### Prompt
Among the lines below, list those containing the string "polling".

[Saved entries]
★ ★ ★ ★

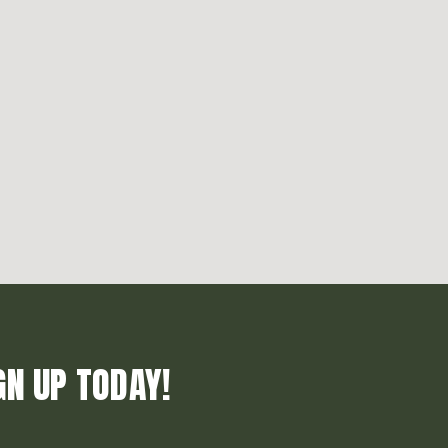
GN UP TODAY!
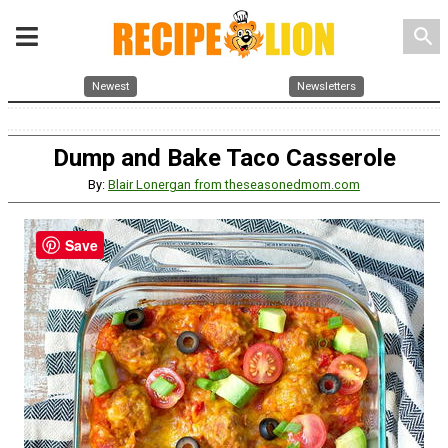
search
Newest
Newsletters
Dump and Bake Taco Casserole
By:
Blair Lonergan from theseasonedmom.com
Save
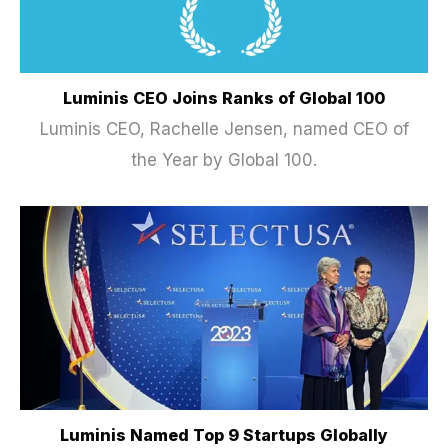
Luminis CEO Joins Ranks of Global 100
Luminis CEO, Rachelle Jensen, named CEO of
the Year by Global 100.
Luminis Named Top 9 Startups Globally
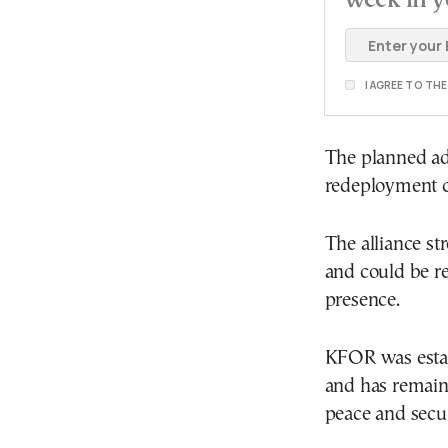
I AGREE TO TH
The planned adj
redeployment c
The alliance st
and could be re
presence.
KFOR was estab
and has remain
peace and secur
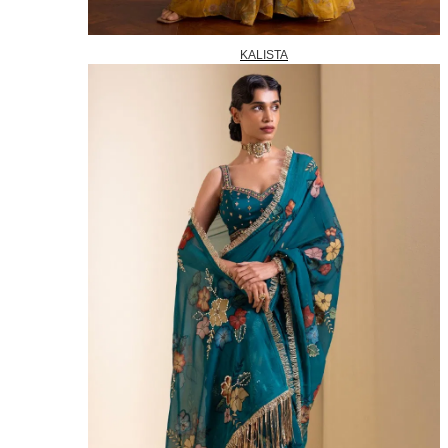
KALISTA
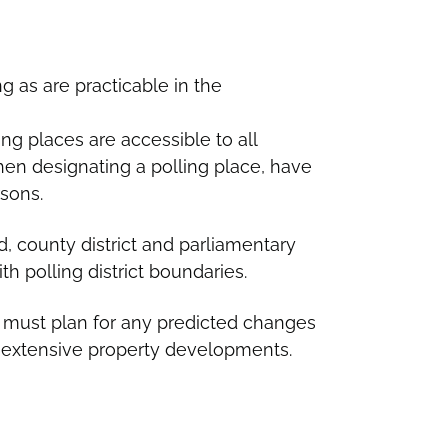
ng as are practicable in the
ing places are accessible to all
when designating a polling place, have
rsons.
, county district and parliamentary
h polling district boundaries.
must plan for any predicted changes
ng extensive property developments.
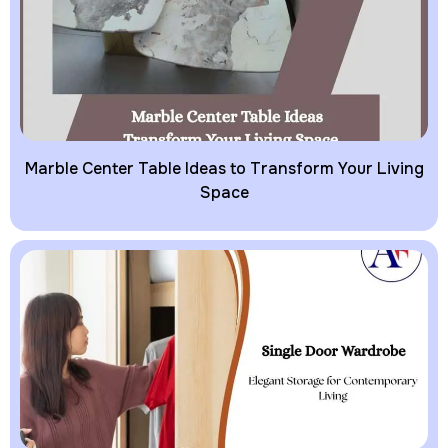
Marble Center Table Ideas to Transform Your Living
Space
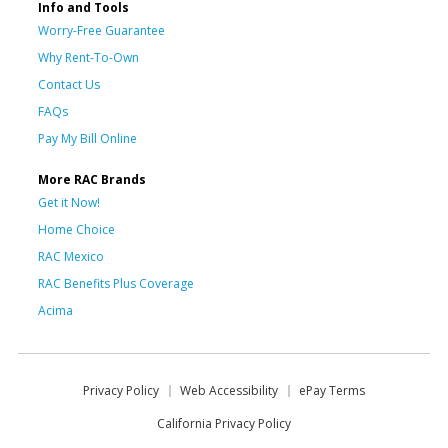
Info and Tools
Worry-Free Guarantee
Why Rent-To-Own
Contact Us
FAQs
Pay My Bill Online
More RAC Brands
Get it Now!
Home Choice
RAC Mexico
RAC Benefits Plus Coverage
Acima
Privacy Policy
Web Accessibility
ePay Terms
California Privacy Policy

★ ★ ★ ★

### Task solution
when designating a polling place, have
h polling district boundaries.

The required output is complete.